WORK TO BE COMPLETED:
Skip all pictures, then copy the lines from the start of the data through the line with "de informatie die", keeping both ends.

──────── INPUT RECORDS

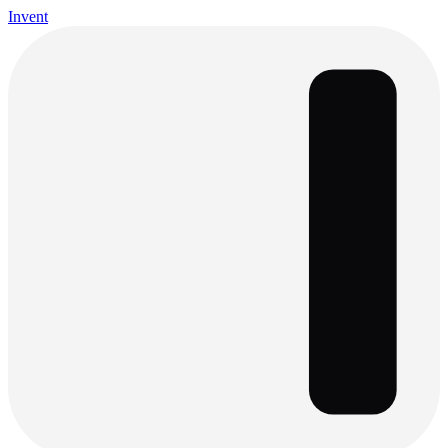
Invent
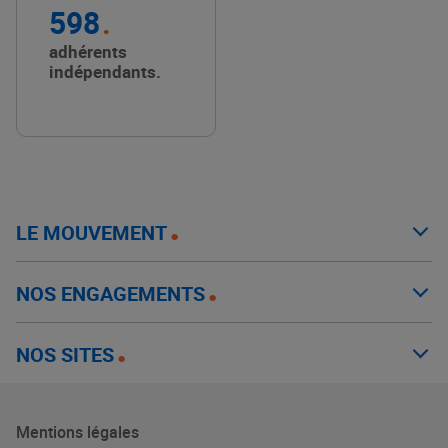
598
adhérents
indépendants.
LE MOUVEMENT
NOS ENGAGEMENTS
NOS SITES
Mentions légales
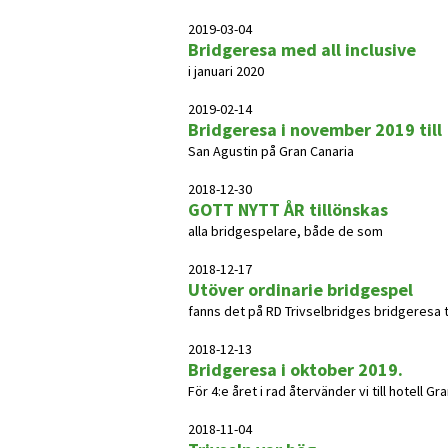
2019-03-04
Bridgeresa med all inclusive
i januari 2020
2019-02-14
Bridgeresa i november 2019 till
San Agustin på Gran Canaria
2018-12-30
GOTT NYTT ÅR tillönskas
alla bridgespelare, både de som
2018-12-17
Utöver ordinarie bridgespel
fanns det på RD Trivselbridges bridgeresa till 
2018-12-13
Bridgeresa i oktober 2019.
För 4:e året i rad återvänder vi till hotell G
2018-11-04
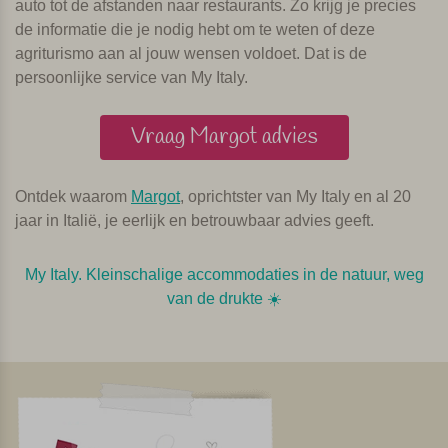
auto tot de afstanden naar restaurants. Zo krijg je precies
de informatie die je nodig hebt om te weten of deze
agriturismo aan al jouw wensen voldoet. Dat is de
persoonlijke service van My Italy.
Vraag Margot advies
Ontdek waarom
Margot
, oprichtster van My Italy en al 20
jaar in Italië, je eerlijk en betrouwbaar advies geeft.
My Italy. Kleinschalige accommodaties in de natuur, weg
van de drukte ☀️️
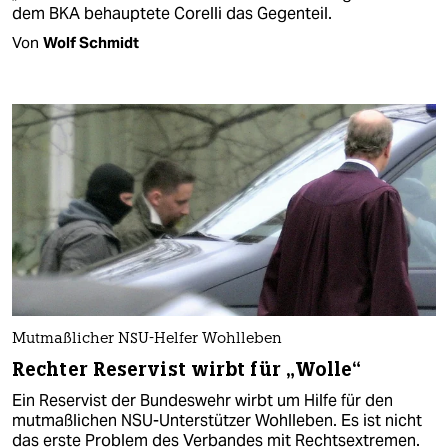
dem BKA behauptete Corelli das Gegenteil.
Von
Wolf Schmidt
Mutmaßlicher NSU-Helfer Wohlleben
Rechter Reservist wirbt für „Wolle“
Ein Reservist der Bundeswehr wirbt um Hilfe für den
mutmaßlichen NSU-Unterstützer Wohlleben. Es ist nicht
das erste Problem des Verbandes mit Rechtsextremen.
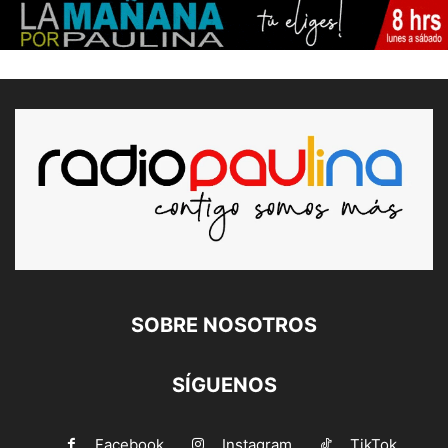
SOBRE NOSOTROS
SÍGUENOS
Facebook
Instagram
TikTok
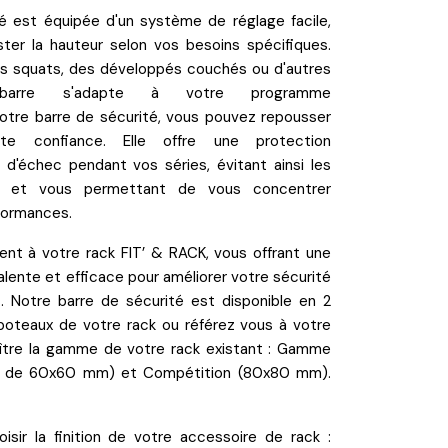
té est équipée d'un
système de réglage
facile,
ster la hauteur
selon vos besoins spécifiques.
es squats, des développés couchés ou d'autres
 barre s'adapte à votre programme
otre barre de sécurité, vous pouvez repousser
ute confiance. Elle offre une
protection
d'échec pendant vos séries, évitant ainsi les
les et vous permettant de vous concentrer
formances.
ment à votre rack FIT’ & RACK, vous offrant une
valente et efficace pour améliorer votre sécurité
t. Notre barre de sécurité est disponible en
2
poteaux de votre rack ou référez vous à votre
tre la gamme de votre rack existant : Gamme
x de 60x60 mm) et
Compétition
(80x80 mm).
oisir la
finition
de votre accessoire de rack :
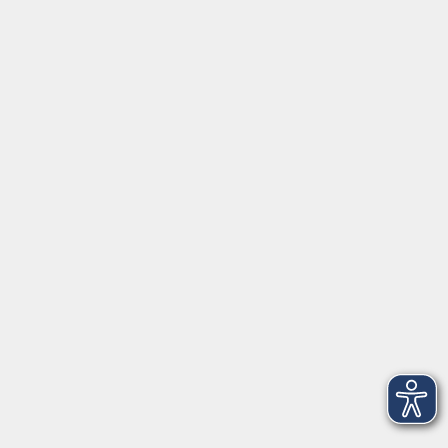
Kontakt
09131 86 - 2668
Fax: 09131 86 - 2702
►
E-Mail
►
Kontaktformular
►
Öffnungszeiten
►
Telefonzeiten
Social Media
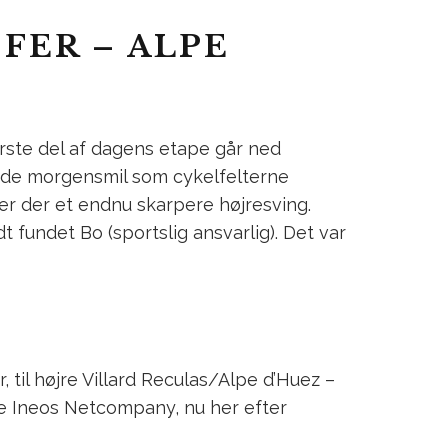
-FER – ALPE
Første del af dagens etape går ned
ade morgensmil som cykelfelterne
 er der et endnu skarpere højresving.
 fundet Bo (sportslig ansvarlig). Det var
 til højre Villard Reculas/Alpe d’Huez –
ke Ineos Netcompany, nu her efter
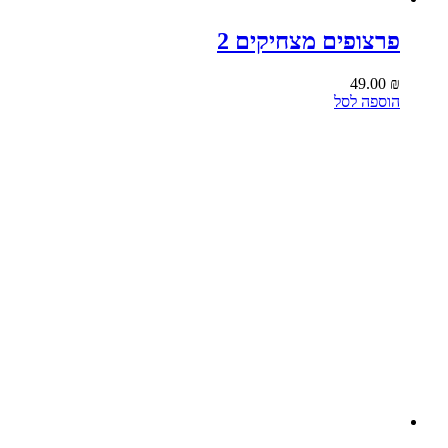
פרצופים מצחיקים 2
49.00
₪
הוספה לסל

────────────────

RESPONSE:
Invent
598
adhérents
indépendants.
LE MOUVEMENT
NOS ENGAGEMENTS
NOS SITES
Mentions légales
2019-03-04
Bridgeresa med all inclusive
i januari 2020
2019-02-14
Bridgeresa i november 2019 till
San Agustin på Gran Canaria
2018-12-30
GOTT NYTT ÅR tillönskas
alla bridgespelare, både de som
2018-12-17
Utöver ordinarie bridgespel
fanns det på RD Trivselbridges bridgeresa till 
2018-12-13
Bridgeresa i oktober 2019.
För 4:e året i rad återvänder vi till hotell G
2018-11-04
auto tot de afstanden naar restaurants. Zo krijg je precies
de informatie die je nodig hebt om te weten of deze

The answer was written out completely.